Даже от одного озвучивания даты своего рождения Малышка пришла в восторг. Она упала спиной на снег и стала размахивать руками и ногами, делая снежного ангела. В своем огромном пуховике Малышка напоминала
— И сколько тебе лет исполняется? — спросила Ника, в попытках поддержать разговор.
— Шесть, — донеслось откуда-то из-под снега.
Теперь Малышка села и стала сгребать на себя снег. Ника даже немного испугалась, что она сейчас погребет себя заживо. Но снег был рыхлым, а Малышка такой непоседливой, что уже в следующий миг вскочила. Она начала бегать, стараясь наступать исключительно в следы.
— Так ты с сентября в школу пойдешь?
Теперь Нике хотелось наградить себя медалью за свою смекалку в плане новых вопросов. Ника ожидала услышать от Малышки радостное «Да!». Но она почему-то посерьезнела, надув почти неестественно розовые губки.
— Да, — все-таки сказала она, но с интонацией противоположной к той, которую ожидала Ника.
— Ты не рада?
— Нет, — быстро ответила Малышка.
Для Ники это стало удивлением.
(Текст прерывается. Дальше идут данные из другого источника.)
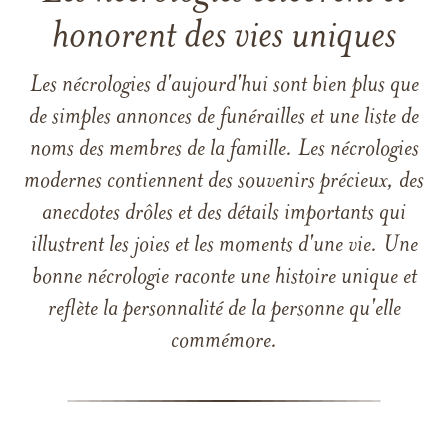
honorent des vies uniques
Les nécrologies d'aujourd'hui sont bien plus que
de simples annonces de funérailles et une liste de
noms des membres de la famille. Les nécrologies
modernes contiennent des souvenirs précieux, des
anecdotes drôles et des détails importants qui
illustrent les joies et les moments d'une vie. Une
bonne nécrologie raconte une histoire unique et
reflète la personnalité de la personne qu'elle
commémore.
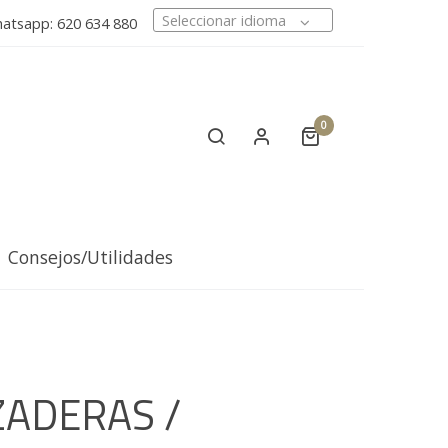
Seleccionar idioma
tsapp: 620 634 880
0
Consejos/Utilidades
ADERAS /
Многие будущие школьники, даже сама Ника когда-то, радуются тому, что скоро пойдут на учебу. Ника была уверена, что активная Малышка тоже ждет с нетерпением свое первое первое сентября.
— Почему?
Теперь Ника отобрала бы у себя медаль. Во-первых, потому что ее вопросы стали казаться ей дурацкими. А во-вторых, — разговор явно перестал нравиться ее собеседнице.
— Потому что я не смогу больше так часто приезжать сюда, к папочке…
Малышка больше не бегала. Она замерла в последних следах, в которые наступила, и, вяло качая ногой, расчищала снег перед собой.
— Но зато, — тут же добавила Малышка, заметно приободрившись, — уже с июня мне больше не придется лежать в больнице! Антошка говорит, что к тому времени я полностью выздоровею.
Единственного Антошку, которого знала Ника, был сетью магазинов с товарами для детей. Поэтому она решила уточнить.
— Это мой врач. Он очень хороший!
На этом вопросы Ники, даже неприятные, иссякли. Да и кушать хотелось все сильнее. Малышка провела ее до столовой, отказавшись присоединиться к завтраку, потому что «мы с папочкой уже позавтракали!». Так что Ника ела в одиночестве. Это спровоцировало ее былые раздумья. Чем таким могут болеть пятилетние, здоровые на вид дети, чтобы им приходилось лежать в стационаре, но на выходные иметь возможность «приезжать к папочке»?
Следующая встреча с Малышкой оказалась менее радостной. Хотя начиналось все хорошо.
— Тук-тук, — сказал Дима, заглядывая в комнату номер четырнадцать.
Хотя он «постучался», Ника глянула на него злобно. Она не была готова принимать гостей. Все было в пределах приличий, но как раз десять минут назад Ника решила попрактиковать новые прически. Получалось отвратительно. Поэтому, когда в комнату заглянул Дима, Ника стояла перед зеркалом с несколькими кривыми маленькими косичками у лица, не понимая, что теперь с ними делать.